*** Opening RECORDS FOR PROCESSING ***

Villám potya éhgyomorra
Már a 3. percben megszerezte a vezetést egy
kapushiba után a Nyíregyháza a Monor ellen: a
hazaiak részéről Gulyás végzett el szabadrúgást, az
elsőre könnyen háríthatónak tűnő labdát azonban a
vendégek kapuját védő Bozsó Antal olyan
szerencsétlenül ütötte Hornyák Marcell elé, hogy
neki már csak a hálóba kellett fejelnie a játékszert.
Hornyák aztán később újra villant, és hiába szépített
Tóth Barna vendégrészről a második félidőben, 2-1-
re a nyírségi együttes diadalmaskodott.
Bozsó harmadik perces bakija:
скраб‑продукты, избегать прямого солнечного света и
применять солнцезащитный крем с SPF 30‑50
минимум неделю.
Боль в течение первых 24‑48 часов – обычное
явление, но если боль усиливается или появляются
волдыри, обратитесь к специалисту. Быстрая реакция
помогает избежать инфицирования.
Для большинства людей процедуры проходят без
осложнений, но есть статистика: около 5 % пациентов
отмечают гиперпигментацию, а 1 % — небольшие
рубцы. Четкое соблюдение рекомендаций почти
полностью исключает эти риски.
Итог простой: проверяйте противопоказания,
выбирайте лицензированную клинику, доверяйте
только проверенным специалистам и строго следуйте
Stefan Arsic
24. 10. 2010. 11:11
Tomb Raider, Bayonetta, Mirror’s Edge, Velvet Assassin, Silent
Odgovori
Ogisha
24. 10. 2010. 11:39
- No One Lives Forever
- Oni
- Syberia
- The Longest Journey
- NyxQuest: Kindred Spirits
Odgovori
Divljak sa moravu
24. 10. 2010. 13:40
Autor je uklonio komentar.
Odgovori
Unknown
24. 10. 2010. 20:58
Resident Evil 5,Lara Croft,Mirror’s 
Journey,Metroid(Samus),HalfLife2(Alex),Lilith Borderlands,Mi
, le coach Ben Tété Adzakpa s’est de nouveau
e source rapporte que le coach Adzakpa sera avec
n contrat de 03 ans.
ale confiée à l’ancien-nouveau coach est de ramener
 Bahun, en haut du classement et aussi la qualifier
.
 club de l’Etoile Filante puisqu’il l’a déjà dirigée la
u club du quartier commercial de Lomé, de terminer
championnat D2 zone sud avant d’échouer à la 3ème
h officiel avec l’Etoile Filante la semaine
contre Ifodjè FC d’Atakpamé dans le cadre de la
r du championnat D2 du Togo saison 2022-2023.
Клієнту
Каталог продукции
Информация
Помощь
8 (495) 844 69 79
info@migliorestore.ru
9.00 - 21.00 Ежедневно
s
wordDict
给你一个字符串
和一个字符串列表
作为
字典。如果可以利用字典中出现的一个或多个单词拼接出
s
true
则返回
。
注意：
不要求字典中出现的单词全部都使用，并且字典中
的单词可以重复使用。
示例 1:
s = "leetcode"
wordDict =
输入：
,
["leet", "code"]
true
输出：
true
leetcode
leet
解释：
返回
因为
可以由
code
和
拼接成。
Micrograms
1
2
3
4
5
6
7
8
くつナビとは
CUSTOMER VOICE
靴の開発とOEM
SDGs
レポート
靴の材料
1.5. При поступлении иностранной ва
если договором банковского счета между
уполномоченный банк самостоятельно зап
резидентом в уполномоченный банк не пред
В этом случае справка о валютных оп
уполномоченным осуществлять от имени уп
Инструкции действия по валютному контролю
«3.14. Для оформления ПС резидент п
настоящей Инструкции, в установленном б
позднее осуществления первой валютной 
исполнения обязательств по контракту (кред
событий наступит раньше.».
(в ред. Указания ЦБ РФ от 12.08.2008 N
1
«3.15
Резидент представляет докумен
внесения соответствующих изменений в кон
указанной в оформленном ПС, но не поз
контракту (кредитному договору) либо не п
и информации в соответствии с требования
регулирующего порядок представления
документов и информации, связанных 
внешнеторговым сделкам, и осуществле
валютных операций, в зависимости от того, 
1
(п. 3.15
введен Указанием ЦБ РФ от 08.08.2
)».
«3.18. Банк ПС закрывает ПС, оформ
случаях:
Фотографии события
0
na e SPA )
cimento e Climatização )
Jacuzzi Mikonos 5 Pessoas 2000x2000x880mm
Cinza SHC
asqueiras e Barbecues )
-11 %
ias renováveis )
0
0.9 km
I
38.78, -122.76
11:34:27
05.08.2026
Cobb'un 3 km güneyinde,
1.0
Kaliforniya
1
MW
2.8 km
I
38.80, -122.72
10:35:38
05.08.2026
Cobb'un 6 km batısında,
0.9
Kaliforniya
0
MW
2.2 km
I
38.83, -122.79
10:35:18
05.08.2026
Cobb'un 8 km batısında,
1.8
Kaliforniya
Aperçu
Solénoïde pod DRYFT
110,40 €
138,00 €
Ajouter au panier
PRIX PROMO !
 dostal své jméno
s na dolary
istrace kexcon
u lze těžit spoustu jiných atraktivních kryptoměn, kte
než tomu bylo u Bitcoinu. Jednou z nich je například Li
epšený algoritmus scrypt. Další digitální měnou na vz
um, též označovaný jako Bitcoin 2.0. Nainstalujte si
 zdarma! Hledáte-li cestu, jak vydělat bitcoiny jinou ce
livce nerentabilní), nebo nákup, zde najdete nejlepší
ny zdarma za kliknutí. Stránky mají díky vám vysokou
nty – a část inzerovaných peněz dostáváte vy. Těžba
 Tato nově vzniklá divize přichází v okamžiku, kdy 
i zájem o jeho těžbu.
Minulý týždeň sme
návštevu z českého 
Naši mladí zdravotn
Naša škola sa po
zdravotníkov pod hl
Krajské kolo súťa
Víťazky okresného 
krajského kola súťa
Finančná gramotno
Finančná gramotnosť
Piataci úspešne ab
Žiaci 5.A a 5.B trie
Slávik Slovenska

*** Closing RECORDS FOR PROCESSING ***

* EXERCISE BRIEF:
Exactly and only the lines from the one containing "ПС резидент п" to the end of the entries above are to be written out.

* REPLY TO THE TASK:
«3.14. Для оформления ПС резидент п
настоящей Инструкции, в установленном б
позднее осуществления первой валютной 
исполнения обязательств по контракту (кред
событий наступит раньше.».
(в ред. Указания ЦБ РФ от 12.08.2008 N
1
«3.15
Резидент представляет докумен
внесения соответствующих изменений в кон
указанной в оформленном ПС, но не поз
контракту (кредитному договору) либо не п
и информации в соответствии с требования
регулирующего порядок представления
документов и информации, связанных 
внешнеторговым сделкам, и осуществле
валютных операций, в зависимости от того, 
1
(п. 3.15
введен Указанием ЦБ РФ от 08.08.2
)».
«3.18. Банк ПС закрывает ПС, оформ
случаях:
Фотографии события
0
na e SPA )
cimento e Climatização )
Jacuzzi Mikonos 5 Pessoas 2000x2000x880mm
Cinza SHC
asqueiras e Barbecues )
-11 %
ias renováveis )
0
0.9 km
I
38.78, -122.76
11:34:27
05.08.2026
Cobb'un 3 km güneyinde,
1.0
Kaliforniya
1
MW
2.8 km
I
38.80, -122.72
10:35:38
05.08.2026
Cobb'un 6 km batısında,
0.9
Kaliforniya
0
MW
2.2 km
I
38.83, -122.79
10:35:18
05.08.2026
Cobb'un 8 km batısında,
1.8
Kaliforniya
Aperçu
Solénoïde pod DRYFT
110,40 €
138,00 €
Ajouter au panier
PRIX PROMO !
 dostal své jméno
s na dolary
istrace kexcon
u lze těžit spoustu jiných atraktivních kryptoměn, kte
než tomu bylo u Bitcoinu. Jednou z nich je například Li
epšený algoritmus scrypt. Další digitální měnou na vz
um, též označovaný jako Bitcoin 2.0. Nainstalujte si
 zdarma! Hledáte-li cestu, jak vydělat bitcoiny jinou ce
livce nerentabilní), nebo nákup, zde najdete nejlepší
ny zdarma za kliknutí. Stránky mají díky vám vysokou
nty – a část inzerovaných peněz dostáváte vy. Těžba
 Tato nově vzniklá divize přichází v okamžiku, kdy 
i zájem o jeho těžbu.
Minulý týždeň sme
návštevu z českého 
Naši mladí zdravotn
Naša škola sa po
zdravotníkov pod hl
Krajské kolo súťa
Víťazky okresného 
krajského kola súťa
Finančná gramotno
Finančná gramotnosť
Piataci úspešne ab
Žiaci 5.A a 5.B trie
Slávik Slovenska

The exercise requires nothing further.